Re: Need some wisdom on strings to numbers
by llancet (Friar) on Oct 07, 2009 at 02:29 UTC
    It seems that perl actually always store numbers in string representation. Is that right? Waiting for answers...
      No
      use Devel::Peek; $_=123; Dump $_; # IOK ''.$_; Dump $_; # IOK+POK $_.=''; Dump $_; # POK 0+$_; Dump $_; # IOK+POK $_+=0; Dump $_; # IOK
Re: Need some wisdom on strings to numbers
by alexlc (Beadle) on Oct 07, 2009 at 03:13 UTC

    Edit: almut beat me to it.

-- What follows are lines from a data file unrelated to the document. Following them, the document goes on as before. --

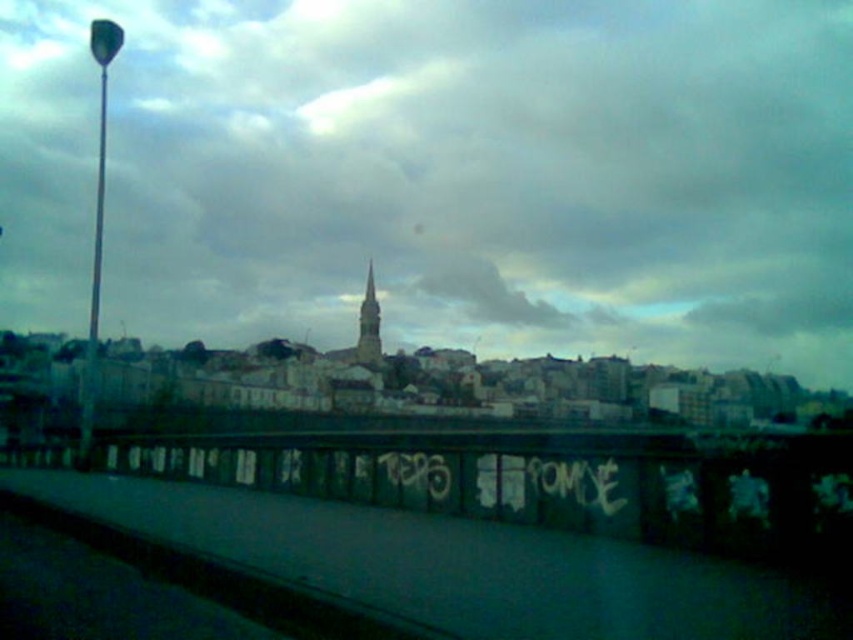 Based on the photo, you are an architect analyzing the cityscape. You need to determine which object occupies more horizontal space in the image between the cloudy sky at upper center and the smooth stone spire at center. Based on the provided information, which one is wider?

The cloudy sky at upper center is wider than the smooth stone spire at center because its width surpasses that of the spire.

You are standing in the cityscape scene looking at the two points marked in the image. Which point, point (x=548, y=468) or point (x=367, y=326), is closer to you?

Point (x=548, y=468) is closer to the viewer than point (x=367, y=326). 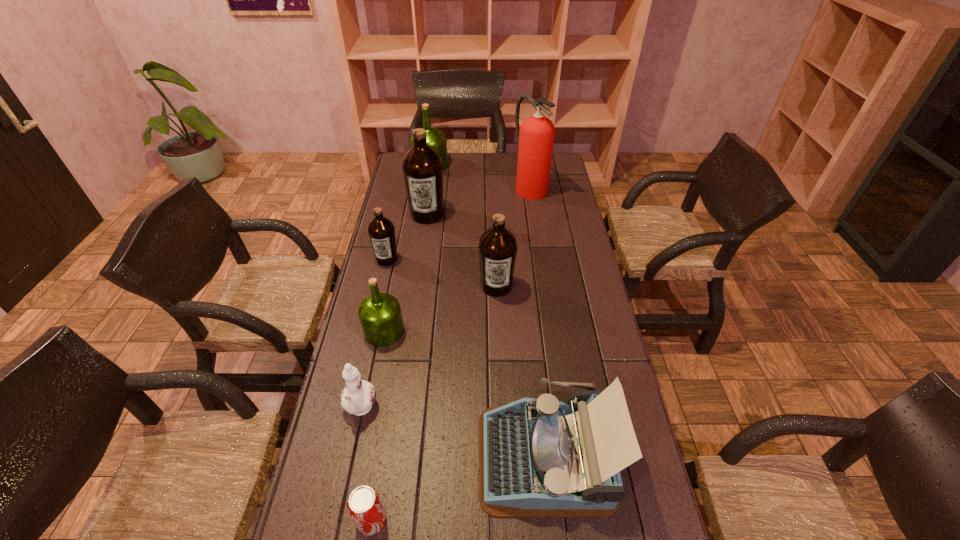 Identify which brown olive oil is the nearest to the eighth shortest object. Please provide its 2D coordinates. Your answer should be formatted as a tuple, i.e. [(x, y)], where the tuple contains the x and y coordinates of a point satisfying the conditions above.

[(381, 231)]

You are a GUI agent. You are given a task and a screenshot of the screen. Output one action in this format:
    pyautogui.click(x=<x>, y=<y>)
    Task: Click on the brown olive oil that can be found as the closest to the third farthest olive oil
    This screenshot has width=960, height=540.
    Given the screenshot: What is the action you would take?
    pyautogui.click(x=422, y=167) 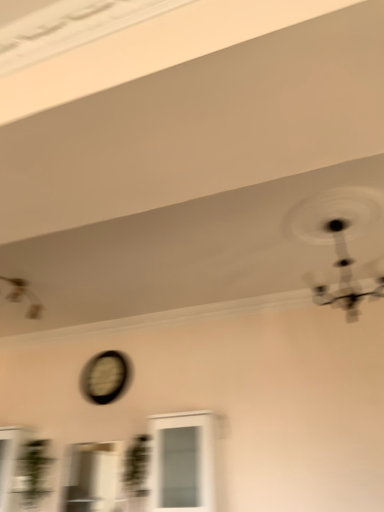 Question: Considering the relative sizes of clear glass window at center, positioned as the 2th window in right-to-left order, and white glass cabinet at center, positioned as the 2th window in left-to-right order, in the image provided, is clear glass window at center, positioned as the 2th window in right-to-left order, bigger than white glass cabinet at center, positioned as the 2th window in left-to-right order,?

Choices:
 (A) yes
 (B) no

Answer: (B)

Question: From the image's perspective, is clear glass window at center, positioned as the 2th window in right-to-left order, on white glass cabinet at center, positioned as the 2th window in left-to-right order?

Choices:
 (A) no
 (B) yes

Answer: (A)

Question: Is clear glass window at center, positioned as the 2th window in right-to-left order, thinner than white glass cabinet at center, the first window in the right-to-left sequence?

Choices:
 (A) yes
 (B) no

Answer: (A)

Question: Is the position of clear glass window at center, positioned as the 2th window in right-to-left order, less distant than that of white glass cabinet at center, the first window in the right-to-left sequence?

Choices:
 (A) yes
 (B) no

Answer: (B)

Question: Considering the relative sizes of clear glass window at center, positioned as the 2th window in right-to-left order, and white glass cabinet at center, positioned as the 2th window in left-to-right order, in the image provided, is clear glass window at center, positioned as the 2th window in right-to-left order, shorter than white glass cabinet at center, positioned as the 2th window in left-to-right order,?

Choices:
 (A) yes
 (B) no

Answer: (A)

Question: Is clear glass window at center, positioned as the 2th window in right-to-left order, beside white glass cabinet at center, the first window in the right-to-left sequence?

Choices:
 (A) no
 (B) yes

Answer: (A)

Question: From a real-world perspective, is white glass cabinet at center, the first window in the right-to-left sequence, positioned under metallic silver mechanical fan at upper right, which is counted as the second mechanical fan, starting from the back, based on gravity?

Choices:
 (A) yes
 (B) no

Answer: (A)

Question: Is white glass cabinet at center, positioned as the 2th window in left-to-right order, facing towards metallic silver mechanical fan at upper right, which is counted as the second mechanical fan, starting from the back?

Choices:
 (A) no
 (B) yes

Answer: (A)

Question: Is white glass cabinet at center, the first window in the right-to-left sequence, outside metallic silver mechanical fan at upper right, which is counted as the second mechanical fan, starting from the back?

Choices:
 (A) yes
 (B) no

Answer: (A)

Question: Is white glass cabinet at center, positioned as the 2th window in left-to-right order, wider than metallic silver mechanical fan at upper right, which is the first mechanical fan in right-to-left order?

Choices:
 (A) no
 (B) yes

Answer: (A)

Question: Can you confirm if white glass cabinet at center, the first window in the right-to-left sequence, is positioned to the right of metallic silver mechanical fan at upper right, which is counted as the second mechanical fan, starting from the back?

Choices:
 (A) no
 (B) yes

Answer: (A)

Question: Could metallic silver mechanical fan at upper right, the first mechanical fan from the front, be considered to be inside white glass cabinet at center, the first window in the right-to-left sequence?

Choices:
 (A) yes
 (B) no

Answer: (B)

Question: Can clear glass window at center, positioned as the 2th window in right-to-left order, be found inside white glass cabinet at center, positioned as the 2th window in left-to-right order?

Choices:
 (A) no
 (B) yes

Answer: (A) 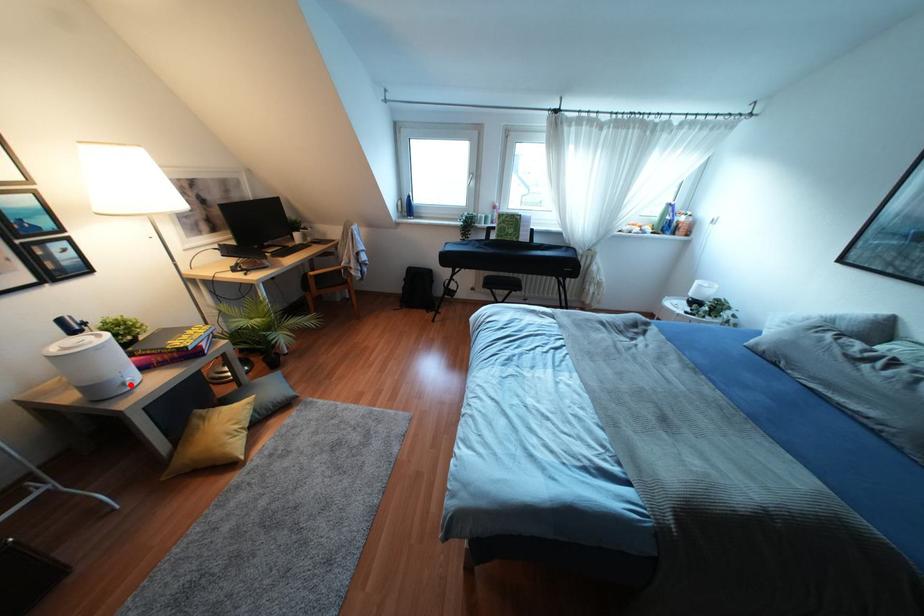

Thats what I get for walking the dogs mid-post.

    A couple of things...

    First, it probably should not matter to you whether something is a 'string' or a 'number', as internally perl will convert it between strings and numbers as needed. The only use case I can think of for needing to care is if you are passing things to a serialization routine, where the output is destined for another programming language where it matters.

    Second, I'm not sure I'd take the output of Data::Dumper at face value. Since from perl's perspective 123.1 is more or less the same as '123.1', it may just display the string.

    If you really care to see the internal representation of a perl variable, you can use Devel::Peek.

    use Devel::Peek qw| Dump |; my $x = 123.1; my $y = '123.10'; my $z = $y + 0; Dump $x; Dump $y; Dump $z;

    Outputs

    SV = NV(0x81ac10) at 0x801794 REFCNT = 1 FLAGS = (PADBUSY,PADMY,NOK,pNOK) NV = 123.1 SV = PVNV(0x8044d0) at 0x801770 REFCNT = 1 FLAGS = (PADBUSY,PADMY,NOK,POK,pIOK,pNOK,pPOK) IV = 123 NV = 123.1 PV = 0x301200 "123.10"\0 CUR = 6 LEN = 8 SV = NV(0x81ac20) at 0x801788 REFCNT = 1 FLAGS = (PADBUSY,PADMY,NOK,pNOK) NV = 123.1

    So, as you can see, $x and $z are strictly NVs ( numeric values ) while $y is a PVNV, which has both numeric and string values contained. More information on the 'c' types for perl variables can be found in perlguts.

    -- AlexLC
      Hi there,

      Thanks all for the prompt reply. I am passing the hash to an in-memory database (MongoDB) which serializes the hash into a json style structure. This causes the first variable (123) to remain as an int but the second one 123.1 gets in as a string and I think this is because the hash stores this value as a string. Any suggestions?

        As an afterthought to Alex's reply, is there a work around when we are serializing the data structure?
Re: Need some wisdom on strings to numbers
by ikegami (Pope) on Oct 07, 2009 at 04:17 UTC

    num2 value 123.1 is surrounded in quotes and remains as a string.

    Yes it is surrounded by quotes. No, it's not a string. Data::Dumper just seems to like to add quotes to floats.

    It doesn't matter. Perl switches between string and number on need.

Re: Need some wisdom on strings to numbers
by biohisham (Priest) on Oct 07, 2009 at 10:28 UTC
    "what is an easy way to check if a string is a number"

    This is an easy way to check if a scalar is a number or a string, the fact that &nding a number to its complement (or exclusive ORing of a scalar to itslef using the binary ^ operator) would give you zero if the scalar has a number can be a good distinction. However, there are some catches you have to be aware of, read How to check if a scalar value is numeric or string? for a wholesome discussion on this with examples included.